The discussions were lively and the audience reacted with cheers as well as boos.

Morgan County Commissioner Bob Ford was not in favor of banning trucks from U.S. 522.

"I truly believe to compare Route 17 to U.S. 522 is comparing heaven to hell," he said, drawing boos from the crowd.

Ford said he and the other commissioners went to Charleston, W.Va., to push the idea for a bypass around the town, and "we made it clear to Gov. (Joe) Manchin that we won't be banning trucks on U.S. 522." Ford said that U.S. 522 was the "safest highway in the state of West Virginia."

Jeanne Mozier, vice president of Travel Berkeley Springs, recently attended a tourist industry meeting, and the members said they wanted the trucks out of town, but "no one is certain the bypass is the solution," Mozier said.

"A third of the visitors will say, 'I have driven through your town and I promised myself I would come and visit, and that's why I'm here,'" Mozier said.

"Banning trucks is not the best way to go about it," said Daryl Coles of Coles & Son Construction in Berkeley Springs. "The local problem is too many cars. Build the bypass to solve the greater problem."

Mokhiber said the Federal Highway Administration recently said it was the West Virginia Department of Transportation's responsibility to establish operating criteria for trucks on U.S. 522.

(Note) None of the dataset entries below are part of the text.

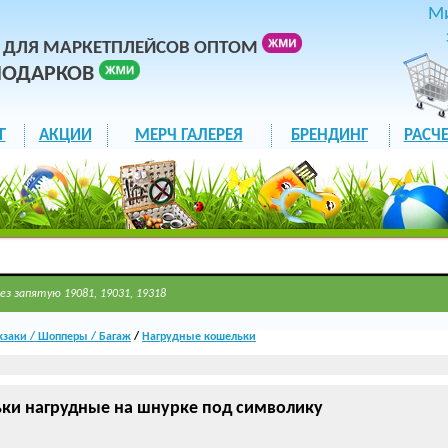
М
 ДЛЯ МАРКЕТПЛЕЙСОВ ОПТОМ
ПОДАРКОВ
Г
АКЦИИ
МЕРЧ ГАЛЕРЕЯ
БРЕНДИНГ
РАСЧЕ
ез запятую 19081, 19031, 19318
заки / Шопперы / Багаж
/
Нагрудные кошельки
ки нагрудные на шнурке под символику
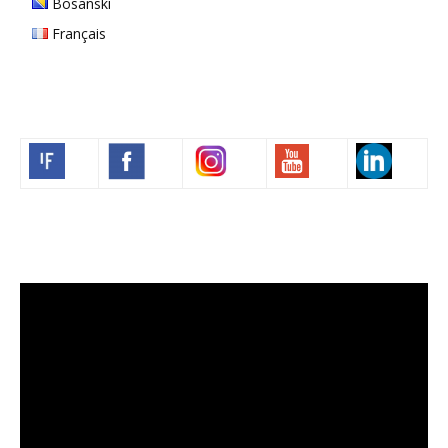
Bosanski
Français
Volim francuski
Video
Player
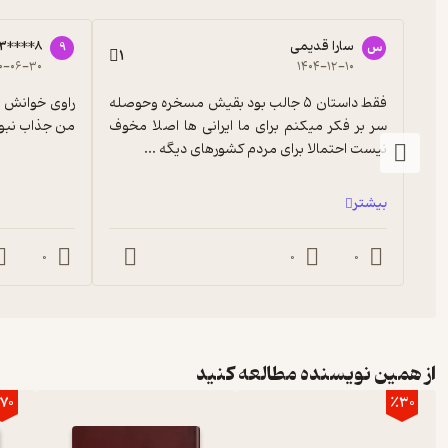
سارا قدیمی
3****8
س
9
1
۰-۰۶-۳۰
۱۴۰۴-۱۲-۱۰
فقط داستان ۵ جالب بود بقیش مسخره وحوصله 
سر بر فکر میکنم برای ما ایرانی ها اصلا مخوف 
من جذاب نبو
نیست احتمالا برای مردم کشورهای دیگه ...
بیشتر
0
0
0
از همین نویسنده مطالعه کنید
70
٪30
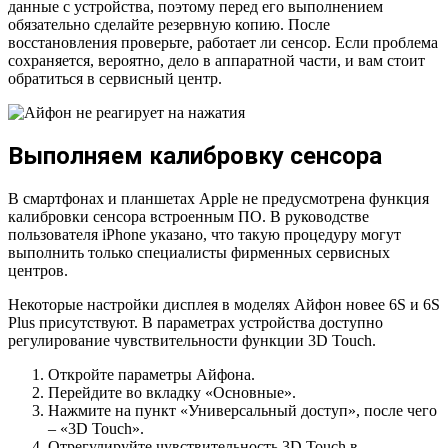
данные с устройства, поэтому перед его выполнением
обязательно сделайте резервную копию. После
восстановления проверьте, работает ли сенсор. Если проблема
сохраняется, вероятно, дело в аппаратной части, и вам стоит
обратиться в сервисный центр.
Выполняем калибровку сенсора
В смартфонах и планшетах Apple не предусмотрена функция
калибровки сенсора встроенным ПО. В руководстве
пользователя iPhone указано, что такую процедуру могут
выполнить только специалисты фирменных сервисных
центров.
Некоторые настройки дисплея в моделях Айфон новее 6S и 6S
Plus присутствуют. В параметрах устройства доступно
регулирование чувствительности функции 3D Touch.
Откройте параметры Айфона.
Перейдите во вкладку «Основные».
Нажмите на пункт «Универсальный доступ», после чего
– «3D Touch».
Отрегулируйте чувствительность 3D Touch в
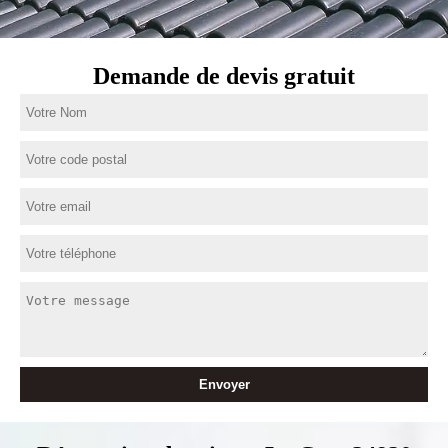
Demande de devis gratuit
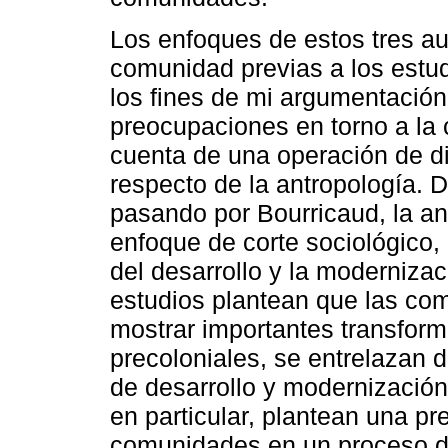
Los enfoques de estos tres au
comunidad previas a los estu
los fines de mi argumentación
preocupaciones en torno a la 
cuenta de una operación de di
respecto de la antropología.
pasando por Bourricaud, la an
enfoque de corte sociológico
del desarrollo y la modernizac
estudios plantean que las c
mostrar importantes transfor
precoloniales, se entrelazan
de desarrollo y modernizació
en particular, plantean una pr
comunidades en un proceso de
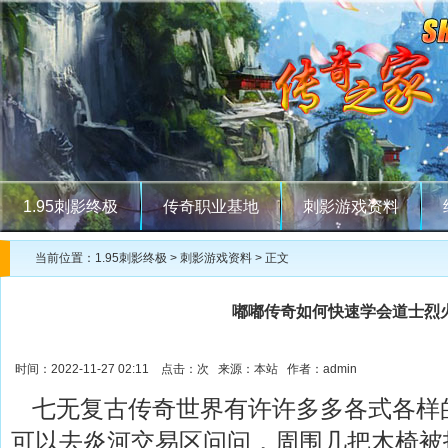
1.95刺影终极
传奇职业基地
刺影游戏资料
当前位置：
1.95刺影终极
>
刺影游戏资料
> 正文
嘟嘟传奇如何快速学会道士烈
时间：2022-11-27 02:11 点击：
次 来源：本站 作者：admin
七无复古传奇世界有许许多多各式各样
可以去炎河交易区问问，周围几把木椅被拍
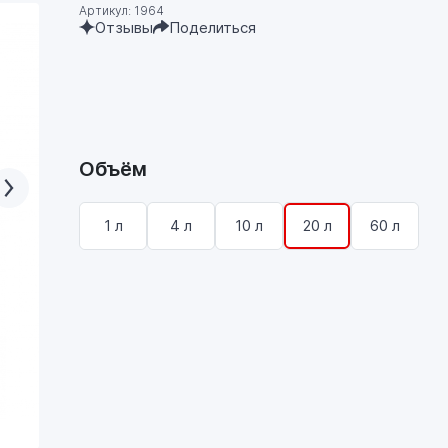
Артикул: 1964
Отзывы
Поделиться
Объём
1 л
4 л
10 л
20 л
60 л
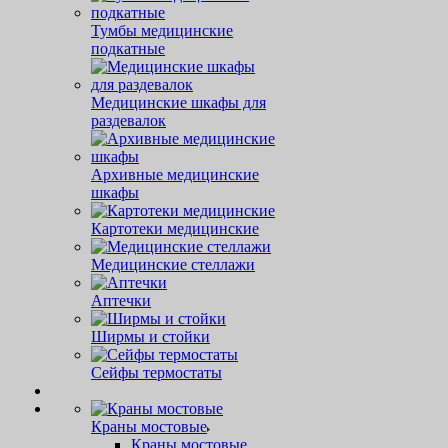
Тумбы медицинские
подкатные
Медицинские шкафы для
раздевалок
Архивные медицинские
шкафы
Картотеки медицинские
Медицинские стеллажи
Аптечки
Ширмы и стойки
Сейфы термостаты
Краны мостовые
Краны мостовые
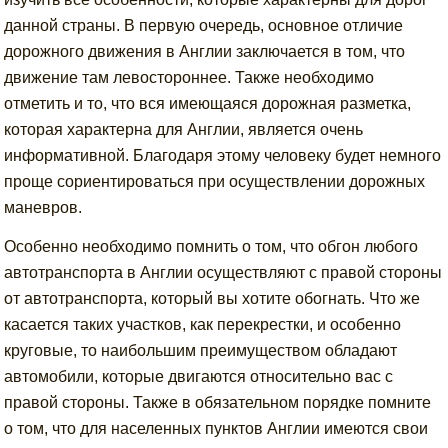
данной страны. В первую очередь, основное отличие
дорожного движения в Англии заключается в том, что
движение там левостороннее. Также необходимо
отметить и то, что вся имеющаяся дорожная разметка,
которая характерна для Англии, является очень
информативной. Благодаря этому человеку будет немного
проще сориентироваться при осуществлении дорожных
маневров.
Особенно необходимо помнить о том, что обгон любого
автотранспорта в Англии осуществляют с правой стороны
от автотранспорта, который вы хотите обогнать. Что же
касается таких участков, как перекрестки, и особенно
круговые, то наибольшим преимуществом обладают
автомобили, которые двигаются относительно вас с
правой стороны. Также в обязательном порядке помните
о том, что для населенных пунктов Англии имеются свои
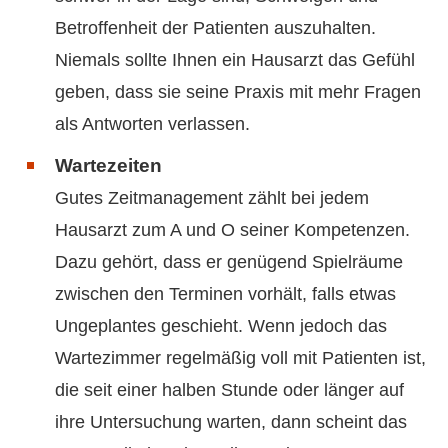
Betroffenheit der Patienten auszuhalten.
Niemals sollte Ihnen ein Hausarzt das Gefühl
geben, dass sie seine Praxis mit mehr Fragen
als Antworten verlassen.
Wartezeiten
Gutes Zeitmanagement zählt bei jedem
Hausarzt zum A und O seiner Kompetenzen.
Dazu gehört, dass er genügend Spielräume
zwischen den Terminen vorhält, falls etwas
Ungeplantes geschieht. Wenn jedoch das
Wartezimmer regelmäßig voll mit Patienten ist,
die seit einer halben Stunde oder länger auf
ihre Untersuchung warten, dann scheint das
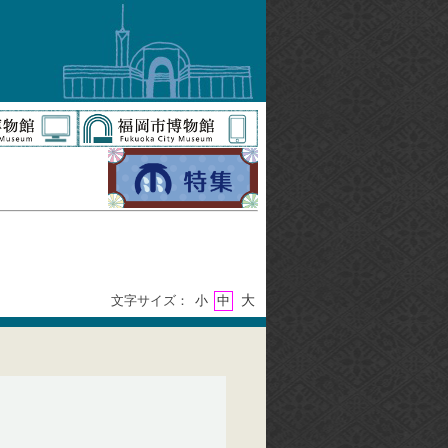
大
文字サイズ：
小
中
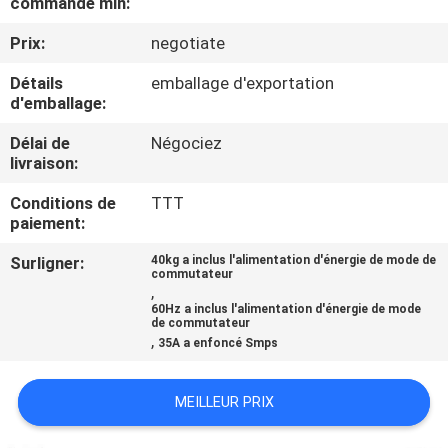
commande min:
Prix:
negotiate
CONTRÔLE
DE
Détails
emballage d'exportation
d'emballage:
QUALITÉ
Délai de
Négociez
livraison:
CONTACTEZ-
Conditions de
TTT
NOUS
paiement:
Surligner:
40kg a inclus l'alimentation d'énergie de mode de
DEMANDEZ
commutateur
,
UNE
60Hz a inclus l'alimentation d'énergie de mode
de commutateur
,
CITATION
35A a enfoncé Smps
MEILLEUR PRIX
PLAN
DU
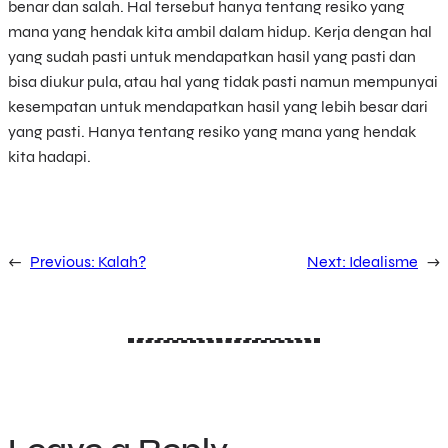
benar dan salah. Hal tersebut hanya tentang resiko yang
mana yang hendak kita ambil dalam hidup. Kerja dengan hal
yang sudah pasti untuk mendapatkan hasil yang pasti dan
bisa diukur pula, atau hal yang tidak pasti namun mempunyai
kesempatan untuk mendapatkan hasil yang lebih besar dari
yang pasti. Hanya tentang resiko yang mana yang hendak
kita hadapi.
←
Previous:
Kalah?
Next:
Idealisme
→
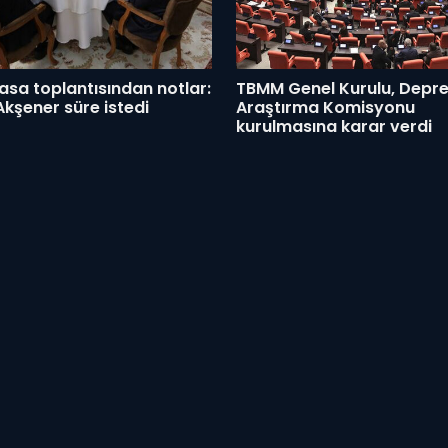
masa toplantısından notlar:
TBMM Genel Kurulu, Depr
Akşener süre istedi
Araştırma Komisyonu
kurulmasına karar verdi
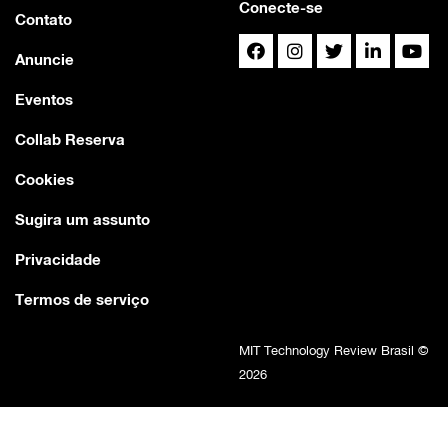
Conecte-se
Contato
Anuncie
Eventos
Collab Reserva
Cookies
Sugira um assunto
Privacidade
Termos de serviço
MIT Technology Review Brasil ©
2026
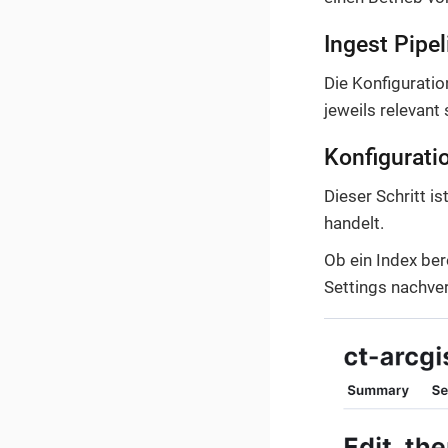
Ingest Pipel
Die Konfiguratio
jeweils relevant 
Konfiguratio
Dieser Schritt i
handelt.
Ob ein Index bere
Settings nachver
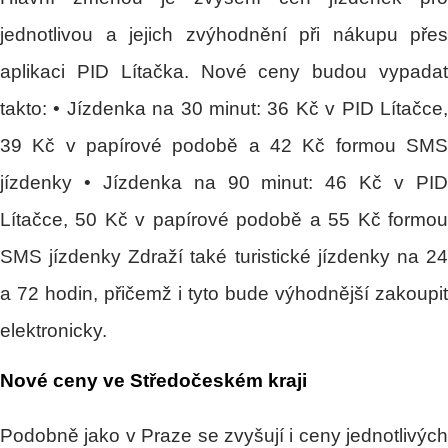
jednotlivou a jejich zvýhodnění při nákupu přes
aplikaci PID Lítačka. Nové ceny budou vypadat
takto: • Jízdenka na 30 minut: 36 Kč v PID Lítačce,
39 Kč v papírové podobě a 42 Kč formou SMS
jízdenky • Jízdenka na 90 minut: 46 Kč v PID
Lítačce, 50 Kč v papírové podobě a 55 Kč formou
SMS jízdenky Zdraží také turistické jízdenky na 24
a 72 hodin, přičemž i tyto bude výhodnější zakoupit
elektronicky.
Nové
ceny ve Středočeském kraji
Podobně jako v Praze se zvyšují i ceny jednotlivých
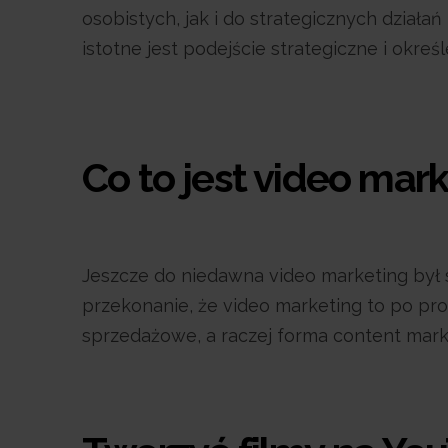
osobistych, jak i do strategicznych dział
istotne jest podejście strategiczne i okreś
Co to jest video mark
Jeszcze do niedawna video marketing był s
przekonanie, że video marketing to po pro
sprzedażowe, a raczej forma content mar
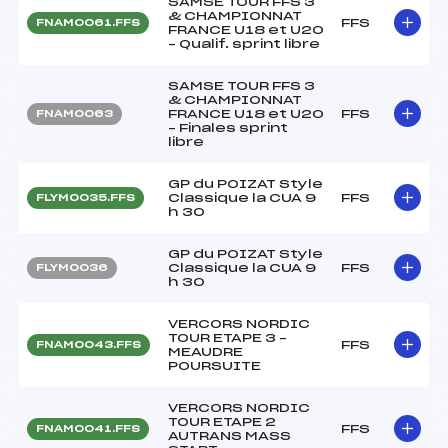
SAMSE TOUR FFS 3
& CHAMPIONNAT
FFS
FNAM0061.FFS
FRANCE U18 et U20
– Qualif. sprint libre
SAMSE TOUR FFS 3
& CHAMPIONNAT
FRANCE U18 et U20
FFS
FNAM0063
– Finales sprint
libre
GP du POIZAT Style
Classique la CUA 9
FFS
FLYM0035.FFS
h 30
GP du POIZAT Style
Classique la CUA 9
FFS
FLYM0036
h 30
VERCORS NORDIC
TOUR ETAPE 3 –
FFS
FNAM0043.FFS
MEAUDRE
POURSUITE
VERCORS NORDIC
TOUR ETAPE 2
FFS
FNAM0041.FFS
AUTRANS MASS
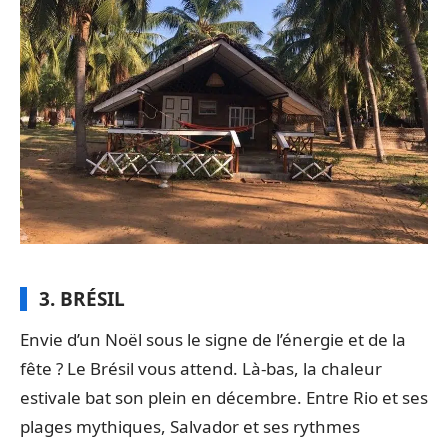
3. BRÉSIL
Envie d’un Noël sous le signe de l’énergie et de la
fête ? Le Brésil vous attend. Là-bas, la chaleur
estivale bat son plein en décembre. Entre Rio et ses
plages mythiques, Salvador et ses rythmes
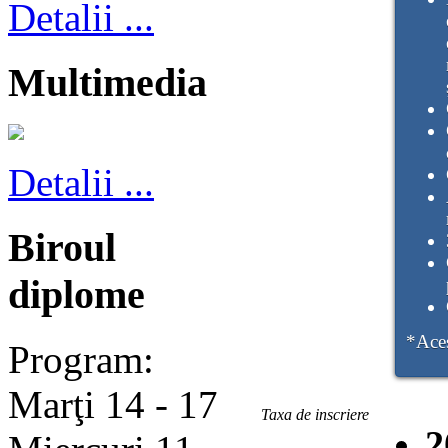
Detalii ...
Multimedia
Detalii ...
Biroul
diplome
*Aces
Program:
Marţi 14 - 17
Taxa de inscriere
2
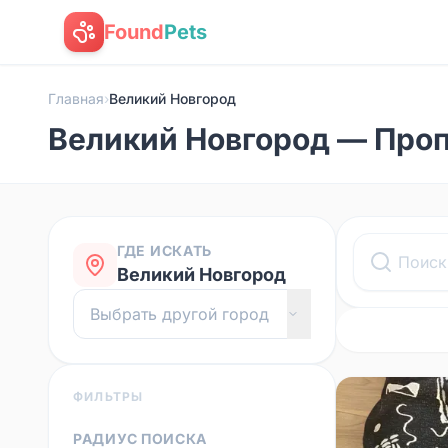
Found
Pets
Главная
›
Великий Новгород
Великий Новгород — Про
ГДЕ ИСКАТЬ
Великий Новгород
ФИЛЬТРЫ
РАДИУС ПОИСКА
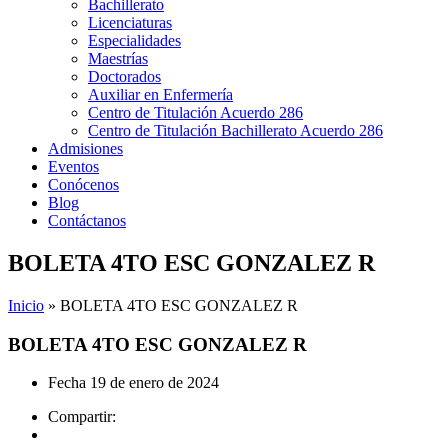
Bachillerato
Licenciaturas
Especialidades
Maestrías
Doctorados
Auxiliar en Enfermería
Centro de Titulación Acuerdo 286
Centro de Titulación Bachillerato Acuerdo 286
Admisiones
Eventos
Conócenos
Blog
Contáctanos
BOLETA 4TO ESC GONZALEZ R
Inicio
»
BOLETA 4TO ESC GONZALEZ R
BOLETA 4TO ESC GONZALEZ R
Fecha
19 de enero de 2024
Compartir:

He said the trucks use the highway as the quickest route to and from Interstates 81 and 70. Mokhiber said there have been "near misses of bad accidents involving big trucks" using U.S. 522. According to the state of West Virginia, five of nine fatalities on U.S. 522 that occurred in the last three years involved large trucks.

He said the added interstate distance from I-81 to I-70 was about 10 to 15 minutes more driving the speed limit.

Local trucks or trucks making local deliveries will not be affected by the ban, he said.